Jenderal Polisi (Purn) Budi Gunawan Kepala BIN Terbaik Kinerja, Saat Calon Kapolri Dihadang Samad dan Novel Baswedan?

0
289
Kepala Badan Intelijen Negara, Jenderal (Purn) Budi Gunawan. Foto Intsragram budi_gunawan_officiall

Jakarta, NAWACITAPOST ALASAN Budi Gunawan (BG) saat menjadi calon Kapolri terhenti. Karena Ketua KPK saat itu, Abraham Samad mendadak mengumumkan dalam keterangannya bahwa BG punya rekening gendut. 

Baca Juga : Anak Buahnya : Novel Baswedan Itu Memang Pengatur Kasus di KPK

Namun, saat mengajukan ke PTUN, BG tak terbukti melakukan seperti yang disangkakan dan dituduhkan Samad. Artinya BG bersih dari tuduhan Samad yang tak cerdas.

Kini pembuktian BG bersih dan berkinerja positif. Disampaikan Direktur Eksekutif Lembaga Pemilih Indonesia, dalam rilisnya, Jumat (9/7/2021). Parameter yang digunakan LPI ada tiga indikator besar dengan 20 atribut atau subindikator turunannya. Ketiga indikator itu adalah aspek kepemimpinan (LEADERSHIP), aspek kebijakan (POLICIES), dan aspek daya tanggap (RESPONSIVENESS).

Hasilnya Kepala BIN Budi Gunawan meraih skor 99 dalam skala 0-100 disusul Panglima TNI dan Kapolri yang sama-sama meraih nilai 98, disusul Menkopolhukam Mahfud MD (96), Menteri Agama Yaqut Cholil (95), dan Menteri BUMN Erick Tohir (94)

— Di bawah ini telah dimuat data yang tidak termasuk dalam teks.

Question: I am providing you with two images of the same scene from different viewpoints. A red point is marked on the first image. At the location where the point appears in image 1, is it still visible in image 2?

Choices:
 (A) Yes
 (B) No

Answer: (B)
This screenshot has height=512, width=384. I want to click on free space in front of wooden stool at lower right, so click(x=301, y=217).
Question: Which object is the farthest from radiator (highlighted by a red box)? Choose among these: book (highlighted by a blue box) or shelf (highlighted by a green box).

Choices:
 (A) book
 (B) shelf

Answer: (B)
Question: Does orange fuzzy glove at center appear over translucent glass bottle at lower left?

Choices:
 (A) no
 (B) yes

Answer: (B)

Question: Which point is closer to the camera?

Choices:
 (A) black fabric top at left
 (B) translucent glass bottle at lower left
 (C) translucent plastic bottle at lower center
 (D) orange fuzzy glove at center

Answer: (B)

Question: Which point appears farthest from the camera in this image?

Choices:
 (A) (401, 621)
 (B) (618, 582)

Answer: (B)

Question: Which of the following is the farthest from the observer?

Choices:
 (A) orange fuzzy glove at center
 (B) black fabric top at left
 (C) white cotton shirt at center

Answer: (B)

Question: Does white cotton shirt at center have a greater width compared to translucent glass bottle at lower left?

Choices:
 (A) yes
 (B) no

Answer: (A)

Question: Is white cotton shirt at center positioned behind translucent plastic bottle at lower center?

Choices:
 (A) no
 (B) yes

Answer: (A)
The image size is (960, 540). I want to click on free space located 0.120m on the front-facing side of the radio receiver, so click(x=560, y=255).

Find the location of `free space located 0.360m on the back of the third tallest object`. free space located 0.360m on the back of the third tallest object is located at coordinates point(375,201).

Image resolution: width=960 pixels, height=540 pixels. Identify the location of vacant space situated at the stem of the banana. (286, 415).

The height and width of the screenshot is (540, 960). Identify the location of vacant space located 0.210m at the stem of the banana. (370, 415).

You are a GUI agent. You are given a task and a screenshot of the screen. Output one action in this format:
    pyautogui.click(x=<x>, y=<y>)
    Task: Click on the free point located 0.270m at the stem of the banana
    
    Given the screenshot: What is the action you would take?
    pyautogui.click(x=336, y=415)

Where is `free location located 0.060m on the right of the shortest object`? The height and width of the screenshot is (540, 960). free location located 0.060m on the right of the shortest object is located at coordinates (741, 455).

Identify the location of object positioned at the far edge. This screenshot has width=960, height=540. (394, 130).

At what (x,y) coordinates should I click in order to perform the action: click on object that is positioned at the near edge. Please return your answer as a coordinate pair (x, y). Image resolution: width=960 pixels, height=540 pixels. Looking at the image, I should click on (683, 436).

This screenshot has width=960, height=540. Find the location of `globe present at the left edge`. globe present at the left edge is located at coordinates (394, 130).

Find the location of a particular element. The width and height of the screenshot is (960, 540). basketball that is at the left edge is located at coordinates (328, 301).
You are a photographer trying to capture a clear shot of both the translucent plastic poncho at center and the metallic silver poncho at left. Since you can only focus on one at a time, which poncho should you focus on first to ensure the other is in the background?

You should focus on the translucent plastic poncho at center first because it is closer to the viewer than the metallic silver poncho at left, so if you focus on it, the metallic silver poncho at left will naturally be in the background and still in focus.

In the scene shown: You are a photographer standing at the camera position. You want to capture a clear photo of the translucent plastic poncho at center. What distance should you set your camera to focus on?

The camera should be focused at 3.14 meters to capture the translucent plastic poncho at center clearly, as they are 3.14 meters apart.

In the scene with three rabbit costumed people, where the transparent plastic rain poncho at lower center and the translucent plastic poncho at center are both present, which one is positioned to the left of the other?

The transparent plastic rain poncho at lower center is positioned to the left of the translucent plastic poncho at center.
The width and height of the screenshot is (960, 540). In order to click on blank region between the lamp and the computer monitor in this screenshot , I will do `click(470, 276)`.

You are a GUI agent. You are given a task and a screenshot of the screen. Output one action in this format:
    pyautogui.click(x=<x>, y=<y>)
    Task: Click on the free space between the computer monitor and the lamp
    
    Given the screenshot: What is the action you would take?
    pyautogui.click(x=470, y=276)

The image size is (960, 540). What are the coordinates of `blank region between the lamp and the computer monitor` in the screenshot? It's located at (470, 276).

Boni menjelaskan, pendekatan ini lazim digunakan di negara yang demokrasinya relatif mapan. Dari penilaian subjektif para pakar yang tergabung dalam sejumlah Forum Grup Diskusi (FGD), LPI mengkuantifikasi pengukuran dengan memberikan bobot terhadap ketiga dimensi itu. Aspek leadership memberi kontribusi 30% kepada resultan nilai kinerja, indikator kedua menyumbang 20% dan indikator responsiveness mendapat porsi terbesar yaitu 50% dari total pengukuran.

Kembali ke Samad. Diduga tuduhan Samad dengan Novel penyidik KPK kala itu. Ada faktor dislike atau like. Sebab bisa saja, kata netizen. Jika BG jadi Kapolri kala itu, maka kinerja KPK di era Samad mungkin akan semakin bobrok tak karuan.